Records contained in a dataset:
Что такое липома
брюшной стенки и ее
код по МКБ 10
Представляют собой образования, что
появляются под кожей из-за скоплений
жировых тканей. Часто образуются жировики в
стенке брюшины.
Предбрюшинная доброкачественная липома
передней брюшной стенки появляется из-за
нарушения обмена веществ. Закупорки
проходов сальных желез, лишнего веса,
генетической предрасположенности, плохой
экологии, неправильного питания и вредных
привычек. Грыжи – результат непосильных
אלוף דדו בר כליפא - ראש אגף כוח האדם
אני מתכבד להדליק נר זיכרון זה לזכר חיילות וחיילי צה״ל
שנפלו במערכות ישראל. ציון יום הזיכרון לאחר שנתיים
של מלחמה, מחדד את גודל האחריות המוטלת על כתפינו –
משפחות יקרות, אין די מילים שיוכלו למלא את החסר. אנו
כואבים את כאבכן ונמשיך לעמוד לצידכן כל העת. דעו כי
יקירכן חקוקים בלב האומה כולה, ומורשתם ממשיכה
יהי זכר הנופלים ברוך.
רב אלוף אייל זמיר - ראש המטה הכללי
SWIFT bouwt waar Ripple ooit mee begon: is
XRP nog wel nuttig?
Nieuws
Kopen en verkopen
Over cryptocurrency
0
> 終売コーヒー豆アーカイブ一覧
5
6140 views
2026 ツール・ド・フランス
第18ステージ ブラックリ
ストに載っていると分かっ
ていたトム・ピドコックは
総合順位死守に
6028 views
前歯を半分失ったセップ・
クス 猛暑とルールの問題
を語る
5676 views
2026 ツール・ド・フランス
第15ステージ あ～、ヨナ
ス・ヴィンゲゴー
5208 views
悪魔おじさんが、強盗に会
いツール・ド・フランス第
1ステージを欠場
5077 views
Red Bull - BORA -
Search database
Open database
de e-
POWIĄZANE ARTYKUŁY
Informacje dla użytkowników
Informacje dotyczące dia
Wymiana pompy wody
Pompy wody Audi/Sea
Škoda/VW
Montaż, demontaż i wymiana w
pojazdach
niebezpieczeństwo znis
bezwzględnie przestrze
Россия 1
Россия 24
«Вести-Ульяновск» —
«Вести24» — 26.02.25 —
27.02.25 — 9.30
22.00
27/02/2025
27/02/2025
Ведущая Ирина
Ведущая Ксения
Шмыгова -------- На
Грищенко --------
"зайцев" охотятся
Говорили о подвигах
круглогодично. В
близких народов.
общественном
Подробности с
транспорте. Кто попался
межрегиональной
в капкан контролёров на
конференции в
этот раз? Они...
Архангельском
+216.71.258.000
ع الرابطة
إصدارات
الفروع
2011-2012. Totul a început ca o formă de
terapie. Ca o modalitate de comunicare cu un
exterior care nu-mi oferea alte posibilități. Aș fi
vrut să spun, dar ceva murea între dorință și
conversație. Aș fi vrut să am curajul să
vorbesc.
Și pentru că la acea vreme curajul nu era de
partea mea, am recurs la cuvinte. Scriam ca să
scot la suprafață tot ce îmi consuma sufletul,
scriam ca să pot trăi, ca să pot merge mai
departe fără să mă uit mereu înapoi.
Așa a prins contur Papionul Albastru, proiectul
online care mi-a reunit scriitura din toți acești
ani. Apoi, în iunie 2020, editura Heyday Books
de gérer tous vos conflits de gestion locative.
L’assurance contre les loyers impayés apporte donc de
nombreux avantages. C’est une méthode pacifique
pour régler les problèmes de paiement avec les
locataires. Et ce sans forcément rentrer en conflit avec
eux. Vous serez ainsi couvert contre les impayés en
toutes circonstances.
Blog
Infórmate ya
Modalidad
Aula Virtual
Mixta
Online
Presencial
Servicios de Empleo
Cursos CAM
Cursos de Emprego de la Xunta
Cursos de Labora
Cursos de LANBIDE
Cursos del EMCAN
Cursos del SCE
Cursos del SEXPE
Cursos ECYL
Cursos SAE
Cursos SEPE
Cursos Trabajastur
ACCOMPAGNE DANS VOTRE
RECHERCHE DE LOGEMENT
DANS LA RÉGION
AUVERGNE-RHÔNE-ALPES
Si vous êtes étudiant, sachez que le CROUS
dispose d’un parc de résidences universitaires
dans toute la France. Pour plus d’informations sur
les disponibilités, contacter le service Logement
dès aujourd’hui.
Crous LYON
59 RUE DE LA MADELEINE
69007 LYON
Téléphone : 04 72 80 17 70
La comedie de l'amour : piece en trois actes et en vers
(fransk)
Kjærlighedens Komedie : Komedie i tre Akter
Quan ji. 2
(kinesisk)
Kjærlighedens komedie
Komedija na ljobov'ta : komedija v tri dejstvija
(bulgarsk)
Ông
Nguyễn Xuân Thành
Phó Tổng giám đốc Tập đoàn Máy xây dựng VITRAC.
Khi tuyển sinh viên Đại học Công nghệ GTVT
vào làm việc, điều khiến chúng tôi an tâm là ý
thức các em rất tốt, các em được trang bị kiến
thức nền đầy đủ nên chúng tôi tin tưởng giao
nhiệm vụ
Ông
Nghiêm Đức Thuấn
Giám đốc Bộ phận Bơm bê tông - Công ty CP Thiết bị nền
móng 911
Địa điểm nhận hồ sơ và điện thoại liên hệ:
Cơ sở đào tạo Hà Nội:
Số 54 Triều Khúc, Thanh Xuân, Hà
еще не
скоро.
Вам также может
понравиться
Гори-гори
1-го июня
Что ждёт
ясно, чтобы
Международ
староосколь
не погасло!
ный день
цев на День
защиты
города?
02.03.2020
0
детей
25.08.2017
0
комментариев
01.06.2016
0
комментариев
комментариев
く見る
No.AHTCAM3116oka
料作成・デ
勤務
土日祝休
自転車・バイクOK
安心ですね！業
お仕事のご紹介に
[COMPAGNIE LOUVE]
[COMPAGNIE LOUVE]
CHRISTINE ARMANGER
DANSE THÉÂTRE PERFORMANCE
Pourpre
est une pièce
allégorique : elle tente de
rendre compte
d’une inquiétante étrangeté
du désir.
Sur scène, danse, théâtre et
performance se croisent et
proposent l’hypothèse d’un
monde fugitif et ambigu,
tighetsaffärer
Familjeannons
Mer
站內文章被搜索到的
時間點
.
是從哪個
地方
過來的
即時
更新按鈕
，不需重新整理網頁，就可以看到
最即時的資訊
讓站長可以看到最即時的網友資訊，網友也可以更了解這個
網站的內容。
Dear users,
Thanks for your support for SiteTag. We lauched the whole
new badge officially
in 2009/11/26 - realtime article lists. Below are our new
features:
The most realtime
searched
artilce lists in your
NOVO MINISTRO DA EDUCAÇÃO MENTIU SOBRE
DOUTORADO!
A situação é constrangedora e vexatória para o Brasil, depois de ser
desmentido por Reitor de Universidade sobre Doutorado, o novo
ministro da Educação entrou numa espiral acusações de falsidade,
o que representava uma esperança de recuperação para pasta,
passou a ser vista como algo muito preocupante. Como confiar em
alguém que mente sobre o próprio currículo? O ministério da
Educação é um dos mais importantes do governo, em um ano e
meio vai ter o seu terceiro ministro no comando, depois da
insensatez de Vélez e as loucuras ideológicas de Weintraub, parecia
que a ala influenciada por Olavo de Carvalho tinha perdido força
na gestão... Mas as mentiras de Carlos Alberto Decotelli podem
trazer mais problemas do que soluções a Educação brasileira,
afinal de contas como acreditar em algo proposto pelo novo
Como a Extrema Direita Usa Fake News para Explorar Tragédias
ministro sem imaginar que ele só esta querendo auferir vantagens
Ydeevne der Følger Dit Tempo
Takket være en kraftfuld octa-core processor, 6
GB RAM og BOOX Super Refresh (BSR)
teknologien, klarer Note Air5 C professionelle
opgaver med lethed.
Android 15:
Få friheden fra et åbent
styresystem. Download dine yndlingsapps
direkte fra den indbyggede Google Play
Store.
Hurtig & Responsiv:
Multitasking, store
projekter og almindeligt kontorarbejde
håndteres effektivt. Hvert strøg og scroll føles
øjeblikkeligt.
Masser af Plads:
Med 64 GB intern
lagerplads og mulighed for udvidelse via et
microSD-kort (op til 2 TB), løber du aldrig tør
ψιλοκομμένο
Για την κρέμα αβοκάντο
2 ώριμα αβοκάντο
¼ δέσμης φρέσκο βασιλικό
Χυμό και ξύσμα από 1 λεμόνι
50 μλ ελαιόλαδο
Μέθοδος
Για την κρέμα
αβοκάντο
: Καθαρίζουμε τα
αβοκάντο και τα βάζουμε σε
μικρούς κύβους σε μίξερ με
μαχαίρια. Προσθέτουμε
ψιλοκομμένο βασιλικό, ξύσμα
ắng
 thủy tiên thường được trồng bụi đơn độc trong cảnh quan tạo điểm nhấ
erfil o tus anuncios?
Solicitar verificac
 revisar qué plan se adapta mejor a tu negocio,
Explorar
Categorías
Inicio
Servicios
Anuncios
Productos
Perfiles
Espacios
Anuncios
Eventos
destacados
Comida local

(Aim of the exercise) Within the records above, each line containing "avec" is to be returned.

(Exercise output)
pour régler les problèmes de paiement avec les
locataires. Et ce sans forcément rentrer en conflit avec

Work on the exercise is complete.